Problems, Solutions, and Ideas: Physics-based skeleton fit, inverse kinematics, inverse dynamics, and retargetting

Introduction

I recently had a paper accepted and published that discussed using the Open Dynamics Engine (ODE) as a simple tool for inverse kinematics and inverse dynamics. While I was presenting, I was fortunate to have an opportunity to discuss the paper with Victor Zordan who had a similar paper published at SIGGRAPH in 2003. After a few minutes of confusion, he pointed out to me that I was abusing the terminology. Part of what I was calling "Inverse Kinematics" is known as skeleton fitting and has its own body of literature.

Anyway, I've been feeling like the paper was not as clear as it should be for a technique that is pretty simple; so I decided to try again here.

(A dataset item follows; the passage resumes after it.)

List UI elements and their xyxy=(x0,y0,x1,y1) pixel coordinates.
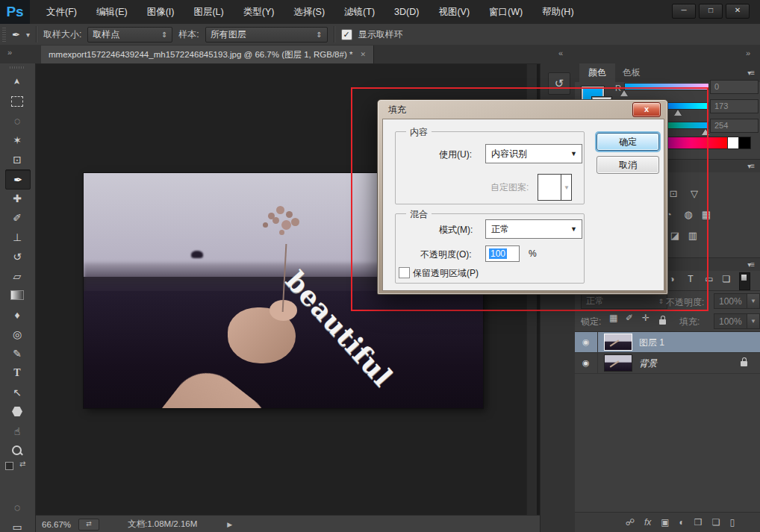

My end goal is to produce coordinated dynamic movements in simulated humanoid characters to accomplish some end goal. To get there, we are attempting to draw inspiration from human movements since it seems that humans manage to control themselves pretty well. This leads to a sub-goal of capturing the important features of a human movement. We begin with motion capture data from a real human and a physically-simulated humanoid model.

Method

We obtain the motion capture data using a 16 camera Phasespace system. This system tracks optical markers (LEDs) that pulse in known patterns. These active markers make it so that there's less risk of markers getting mixed up when they pass near each other--a problem that optical systems with passive (IR reflective) markers have to deal with. Downsides to active markers are that they're more expensive and require electrical wiring and a power source (so they can't be used to track to a flying pigeon, for example).

Model

We implement the humanoid model as a collection of rigid bodies connected by joint constraints. Automatically finding the kinematic skeleton parameters belongs partially to the domain of skeleton fitting which has processes for figuring out where joints should go and what degrees of freedom or angular limits they should have based on the relative locations of markers observed over time. We bypass that step by simply constructing a "good-enough" model in ODE.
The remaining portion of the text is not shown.